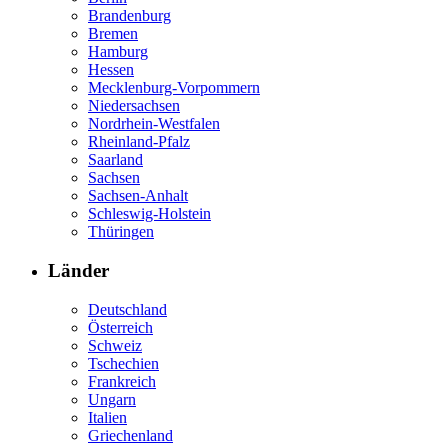
Brandenburg
Bremen
Hamburg
Hessen
Mecklenburg-Vorpommern
Niedersachsen
Nordrhein-Westfalen
Rheinland-Pfalz
Saarland
Sachsen
Sachsen-Anhalt
Schleswig-Holstein
Thüringen
Länder
Deutschland
Österreich
Schweiz
Tschechien
Frankreich
Ungarn
Italien
Griechenland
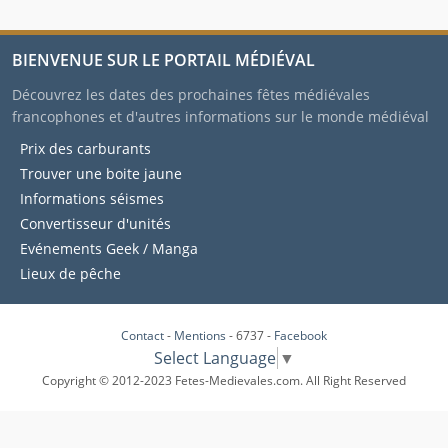
BIENVENUE SUR LE PORTAIL MÉDIÉVAL
Découvrez les dates des prochaines fêtes médiévales
francophones et d'autres informations sur le monde médiéval
Prix des carburants
Trouver une boite jaune
Informations séismes
Convertisseur d'unités
Evénements Geek / Manga
Lieux de pêche
Contact
-
Mentions
- 6737 -
Facebook
Select Language
▼
Copyright © 2012-2023 Fetes-Medievales.com. All Right Reserved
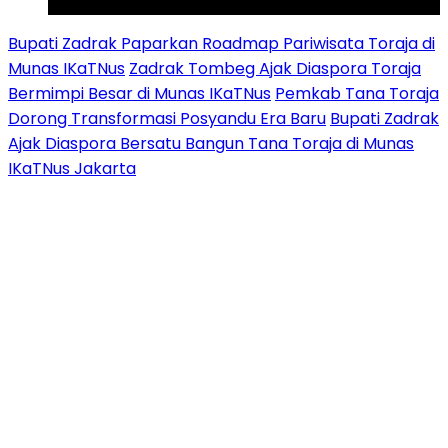
Youtube
Bupati Zadrak Paparkan Roadmap Pariwisata Toraja di
Munas IKaTNus
Zadrak Tombeg Ajak Diaspora Toraja
Bermimpi Besar di Munas IKaTNus
Pemkab Tana Toraja
Dorong Transformasi Posyandu Era Baru
Bupati Zadrak
Ajak Diaspora Bersatu Bangun Tana Toraja di Munas
IKaTNus Jakarta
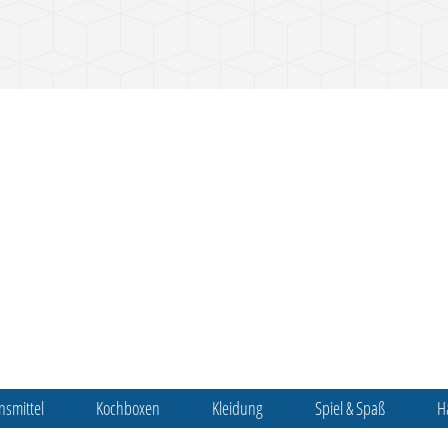
nsmittel
Kochboxen
Kleidung
Spiel & Spaß
H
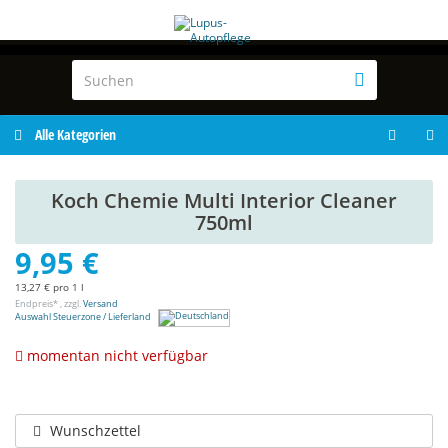
Alle Kategorien
Koch Chemie Multi Interior Cleaner
750ml
9,95 €
13,27 € pro 1 l
Endpreis* , zzgl.
Versand
Auswahl Steuerzone / Lieferland
momentan nicht verfügbar
Wunschzettel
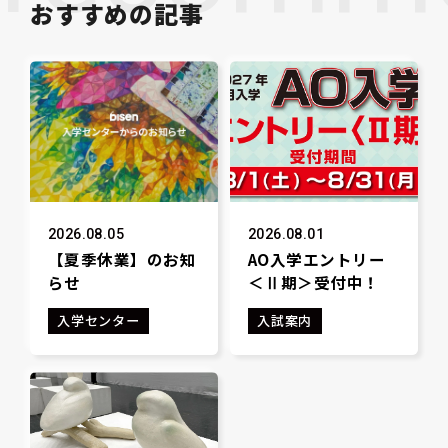
おすすめの記事
2026.08.05
2026.08.01
【夏季休業】のお知
AO入学エントリー
らせ
＜Ⅱ期＞受付中！
入学センター
入試案内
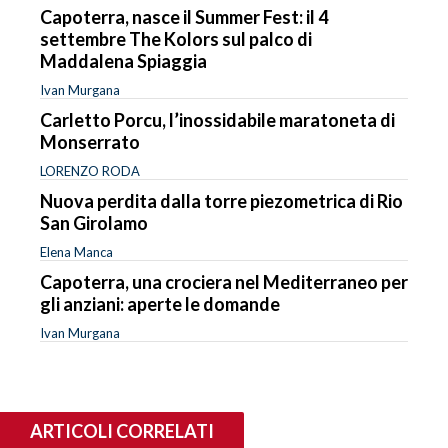
Capoterra, nasce il Summer Fest: il 4
settembre The Kolors sul palco di
Maddalena Spiaggia
Ivan Murgana
Carletto Porcu, l’inossidabile maratoneta di
Monserrato
LORENZO RODA
Nuova perdita dalla torre piezometrica di Rio
San Girolamo
Elena Manca
Capoterra, una crociera nel Mediterraneo per
gli anziani: aperte le domande
Ivan Murgana
ARTICOLI CORRELATI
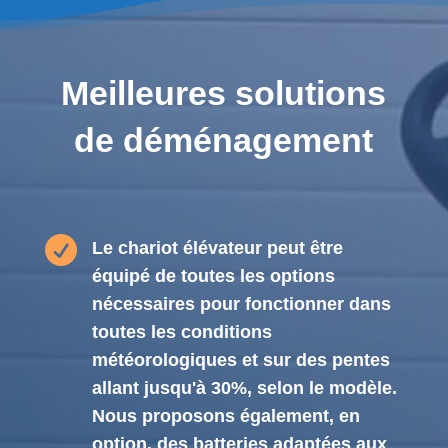
Meilleures solutions
de déménagement

Le chariot élévateur peut être
équipé de toutes les options
nécessaires pour fonctionner dans
toutes les conditions
météorologiques et sur des pentes
allant jusqu'à 30%, selon le modèle.
Nous proposons également, en
option, des batteries adaptées aux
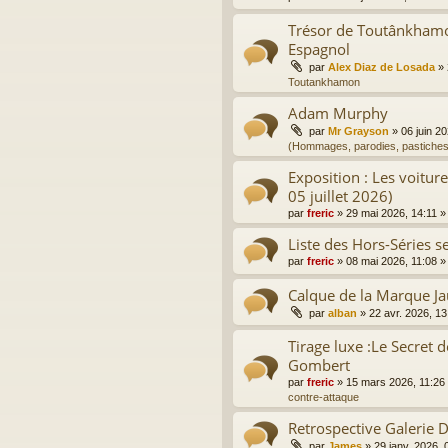
Trésor de Toutânkhamon
Espagnol
par
Alex Diaz de Losada
»
Toutankhamon
Adam Murphy
par
Mr Grayson
»
06 juin 2
(Hommages, parodies, pastiches
Exposition : Les voitur
05 juillet 2026)
par
freric
»
29 mai 2026, 14:11
»
Liste des Hors-Séries sel
par
freric
»
08 mai 2026, 11:08
»
Calque de la Marque J
par
alban
»
22 avr. 2026, 13
Tirage luxe :Le Secret d
Gombert
par
freric
»
15 mars 2026, 11:26
contre-attaque
Retrospective Galerie
par
James
»
29 janv. 2026, 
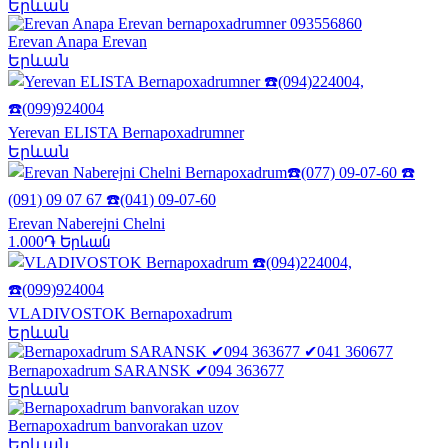
Երևան
Erevan Anapa Erevan
Երևան
Yerevan ELISTA Bernapoxadrumner
Երևան
Erevan Naberejni Chelni
1.000֏
Երևան
VLADIVOSTOK Bernapoxadrum
Երևան
Bernapoxadrum SARANSK ✔094 363677
Երևան
Bernapoxadrum banvorakan uzov
Երևան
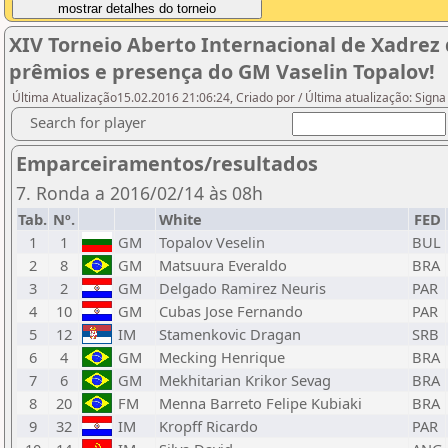
XIV Torneio Aberto Internacional de Xadrez 
prêmios e presença do GM Vaselin Topalov!
Última Atualização15.02.2016 21:06:24, Criado por / Última atualização: Sign
Search for player
Emparceiramentos/resultados
7. Ronda a 2016/02/14 às 08h
Tab.
Nº.
White
FED
1
1
GM
Topalov Veselin
BUL
2
8
GM
Matsuura Everaldo
BRA
3
2
GM
Delgado Ramirez Neuris
PAR
4
10
GM
Cubas Jose Fernando
PAR
5
12
IM
Stamenkovic Dragan
SRB
6
4
GM
Mecking Henrique
BRA
7
6
GM
Mekhitarian Krikor Sevag
BRA
8
20
FM
Menna Barreto Felipe Kubiaki
BRA
9
32
IM
Kropff Ricardo
PAR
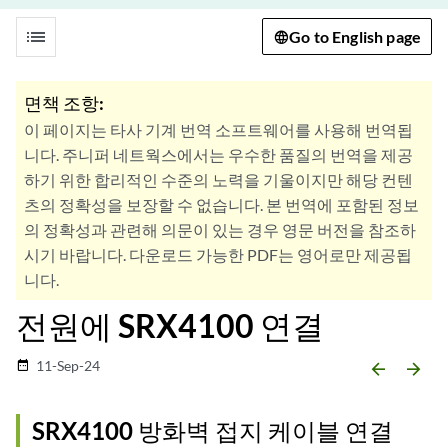
list
Go to English page
면책 조항:
이 페이지는 타사 기계 번역 소프트웨어를 사용해 번역됩
니다. 주니퍼 네트웍스에서는 우수한 품질의 번역을 제공
하기 위한 합리적인 수준의 노력을 기울이지만 해당 컨텐
츠의 정확성을 보장할 수 없습니다. 본 번역에 포함된 정보
의 정확성과 관련해 의문이 있는 경우 영문 버전을 참조하
시기 바랍니다. 다운로드 가능한 PDF는 영어로만 제공됩
니다.
전원에 SRX4100 연결
11-Sep-24
date_range
arrow_backward
arrow_forward
SRX4100 방화벽 접지 케이블 연결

-.-.-

» REQUIRED WORK
All entries above must be printed again verbatim, with images excluded.

» SOLVED EXERCISE
Brandenburg
Bremen
Hamburg
Hessen
Mecklenburg-Vorpommern
Niedersachsen
Nordrhein-Westfalen
Rheinland-Pfalz
Saarland
Sachsen
Sachsen-Anhalt
Schleswig-Holstein
Thüringen
Länder
Deutschland
Österreich
Schweiz
Tschechien
Frankreich
Ungarn
Italien
Griechenland
BIENVENUE SUR LE PORTAIL MÉDIÉVAL
Découvrez les dates des prochaines fêtes médiévales
francophones et d'autres informations sur le monde médiéval
Prix des carburants
Trouver une boite jaune
Informations séismes
Convertisseur d'unités
Evénements Geek / Manga
Lieux de pêche
Contact
-
Mentions
- 6737 -
Facebook
Select Language
▼
Copyright © 2012-2023 Fetes-Medievales.com. All Right Reserved
Youtube
Bupati Zadrak Paparkan Roadmap Pariwisata Toraja di
Munas IKaTNus
Zadrak Tombeg Ajak Diaspora Toraja
Bermimpi Besar di Munas IKaTNus
Pemkab Tana Toraja
Dorong Transformasi Posyandu Era Baru
Bupati Zadrak
Ajak Diaspora Bersatu Bangun Tana Toraja di Munas
IKaTNus Jakarta
nsmittel
Kochboxen
Kleidung
Spiel & Spaß
H
Alle Kategorien
Koch Chemie Multi Interior Cleaner
750ml
9,95 €
13,27 € pro 1 l
Endpreis* , zzgl.
Versand
Auswahl Steuerzone / Lieferland
momentan nicht verfügbar
Wunschzettel
おすすめの記事
2026.08.05
2026.08.01
【夏季休業】のお知
AO入学エントリー
らせ
＜Ⅱ期＞受付中！
入学センター
入試案内
Capoterra, nasce il Summer Fest: il 4
settembre The Kolors sul palco di
Maddalena Spiaggia
Ivan Murgana
Carletto Porcu, l’inossidabile maratoneta di
Monserrato
LORENZO RODA
Nuova perdita dalla torre piezometrica di Rio
San Girolamo
Elena Manca
Capoterra, una crociera nel Mediterraneo per
gli anziani: aperte le domande
Ivan Murgana
ARTICOLI CORRELATI
Meilleures solutions
de déménagement

Le chariot élévateur peut être
équipé de toutes les options
nécessaires pour fonctionner dans
toutes les conditions
météorologiques et sur des pentes
allant jusqu'à 30%, selon le modèle.
Nous proposons également, en
option, des batteries adaptées aux
Trésor de Toutânkhamon
Espagnol
par
Alex Diaz de Losada
»
Toutankhamon
Adam Murphy
par
Mr Grayson
»
06 juin 2
(Hommages, parodies, pastiches
Exposition : Les voitur
05 juillet 2026)
par
freric
»
29 mai 2026, 14:11
»
Liste des Hors-Séries sel
par
freric
»
08 mai 2026, 11:08
»
Calque de la Marque J
par
alban
»
22 avr. 2026, 13
Tirage luxe :Le Secret d
Gombert
par
freric
»
15 mars 2026, 11:26
contre-attaque
Retrospective Galerie
par
James
»
29 janv. 2026, 
Երևան
Erevan Anapa Erevan
Երևան
Yerevan ELISTA Bernapoxadrumner
Երևան
Erevan Naberejni Chelni
1.000֏
Երևան
VLADIVOSTOK Bernapoxadrum
Երևան
Bernapoxadrum SARANSK ✔094 363677
Երևան
Bernapoxadrum banvorakan uzov
Երևան
XIV Torneio Aberto Internacional de Xadrez 
prêmios e presença do GM Vaselin Topalov!
Última Atualização15.02.2016 21:06:24, Criado por / Última atualização: Sign
Search for player
Emparceiramentos/resultados
7. Ronda a 2016/02/14 às 08h
Tab.
Nº.
White
FED
1
1
GM
Topalov Veselin
BUL
2
8
GM
Matsuura Everaldo
BRA
3
2
GM
Delgado Ramirez Neuris
PAR
4
10
GM
Cubas Jose Fernando
PAR
5
12
IM
Stamenkovic Dragan
SRB
6
4
GM
Mecking Henrique
BRA
7
6
GM
Mekhitarian Krikor Sevag
BRA
8
20
FM
Menna Barreto Felipe Kubiaki
BRA
9
32
IM
Kropff Ricardo
PAR
list
Go to English page
면책 조항:
이 페이지는 타사 기계 번역 소프트웨어를 사용해 번역됩
니다. 주니퍼 네트웍스에서는 우수한 품질의 번역을 제공
하기 위한 합리적인 수준의 노력을 기울이지만 해당 컨텐
츠의 정확성을 보장할 수 없습니다. 본 번역에 포함된 정보
의 정확성과 관련해 의문이 있는 경우 영문 버전을 참조하
시기 바랍니다. 다운로드 가능한 PDF는 영어로만 제공됩
니다.
전원에 SRX4100 연결
11-Sep-24
date_range
arrow_backward
arrow_forward
SRX4100 방화벽 접지 케이블 연결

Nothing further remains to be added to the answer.